Cuando empecé a escribir este artículo, pensé, iluso de mí, que ya sabía la respuesta: que aprender a volar es una experiencia traumática para las aves, tal y como sería para nosotros. Sin embargo, me doy cuenta de lo equivocado que estaba, no porque sea todo lo contrario, sino más bien porque no es posible que tenga ni remota idea de cómo sea aprender a volar. Puedo creer poder imaginarlo, pero ahí está mi límite. Otra cosa que me fascina de esta metáfora es su exclusiva dualidad en nuestro imaginario: o bien se compara a un bebé aprendiendo a andar o bien al proceso de emancipación. No sé muy bien si se considera traumático aprender a andar, solo sé que la emancipación para muchas personas lo es. Y con razón. Pero si hay algo que esta pequeña digresión sobre cómo se aprende a volar me ha podido enseñar es que uno no puede aprender a cómo separarse o a cómo ser autónomo.

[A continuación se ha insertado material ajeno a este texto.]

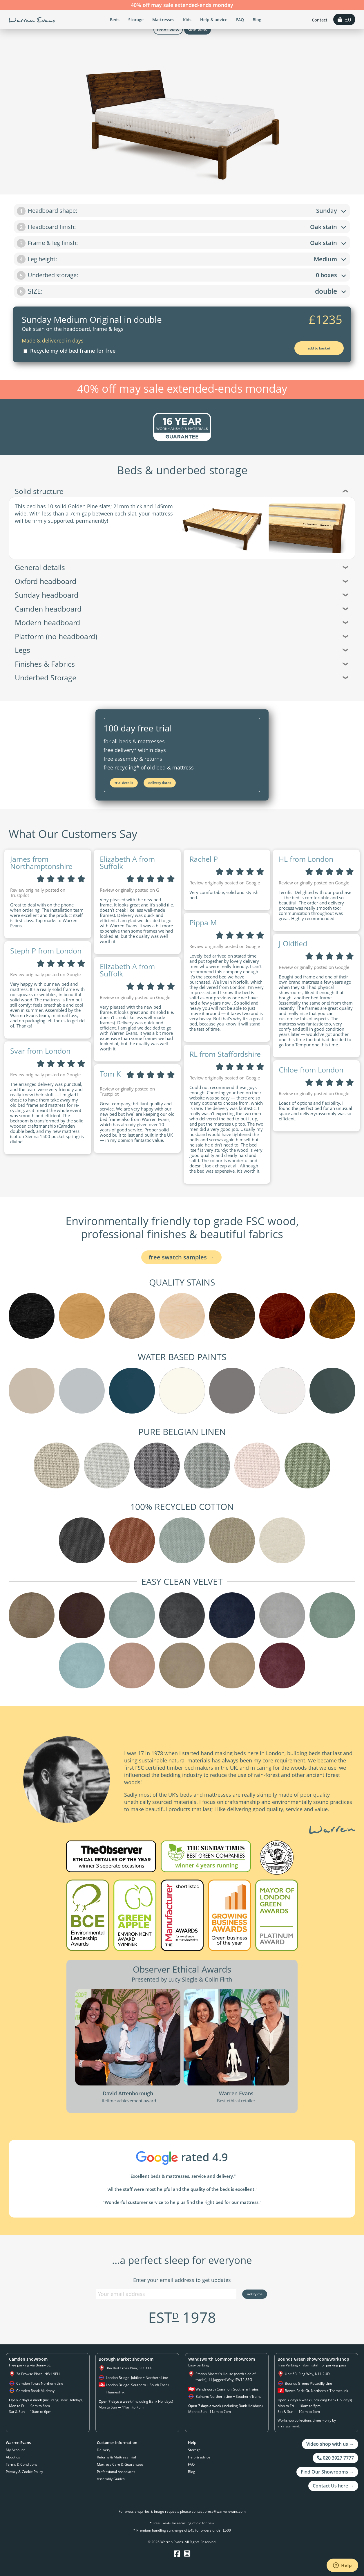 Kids (187, 19)
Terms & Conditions (21, 2464)
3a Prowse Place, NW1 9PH (38, 2373)
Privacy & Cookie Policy (24, 2471)
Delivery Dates (159, 782)
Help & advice (213, 19)
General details (182, 567)
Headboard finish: (181, 227)
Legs (182, 650)
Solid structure (182, 491)
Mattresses (163, 19)
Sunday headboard (182, 595)
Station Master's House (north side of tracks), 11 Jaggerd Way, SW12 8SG (225, 2376)
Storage (136, 19)
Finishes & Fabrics (182, 664)
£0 (344, 19)
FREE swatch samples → (181, 1257)
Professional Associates (116, 2471)
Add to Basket (319, 348)
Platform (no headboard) (182, 636)
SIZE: (181, 291)
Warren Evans (32, 19)
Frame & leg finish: (181, 243)
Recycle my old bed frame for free (69, 350)
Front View (168, 30)
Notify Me (254, 2294)
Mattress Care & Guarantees (120, 2464)
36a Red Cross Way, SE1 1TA (129, 2368)
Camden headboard (182, 609)
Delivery (103, 2449)
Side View (197, 30)
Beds (114, 19)
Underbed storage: (181, 275)
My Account (15, 2449)
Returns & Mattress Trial (116, 2457)
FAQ (240, 19)
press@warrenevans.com (225, 2511)
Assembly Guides (111, 2478)
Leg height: (181, 259)
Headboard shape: (181, 211)
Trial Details (124, 782)
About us (13, 2457)
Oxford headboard (182, 581)
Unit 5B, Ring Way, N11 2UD (307, 2373)
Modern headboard (182, 622)
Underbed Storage (182, 677)
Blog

No se puede preparar al cuerpo y a la mente para la separación o la autosuficiencia. Puedes ser más comprensivo contigo mismo o con la situación, pero no hay un “cómo aprender a volar”. Hay un intento, continuo que, en un momento de tu vida, quizá se consigue automatizar e integrar en tu manera de interactuar con el mundo exterior. Si puedes, y quieres, quizás puedas facilitar las caídas de otras personas que te preocupen, pero el proceso es suyo, y lo llevarán a cabo cuando no estés mirando o no puedas actuar.

Siempre me ha fascinado que asociemos al vuelo la libertad, ya que me pregunto si los pájaros (u otras criaturas de carácter mitológico realmente) lo entenderían al revés: como una carga de su naturaleza cuya confrontación es ineludible. Puede que el vuelo, como es la emancipación, no implique libertad, sino más bien las cadenas de tu condición. Pero a veces el ejercicio de libertad es más exhaustivo cuando tiene que ver con tu individuo de la manera más extrema, cuando tienes que enfrentarte a ti, a tus condiciones, a tu preparación; a que quizá nunca aprendas cómo se aprende a volar y que eso sea suficiente, porque esté en ti demostrarte poder hacerlo, más allá de cómo saber hacerlo.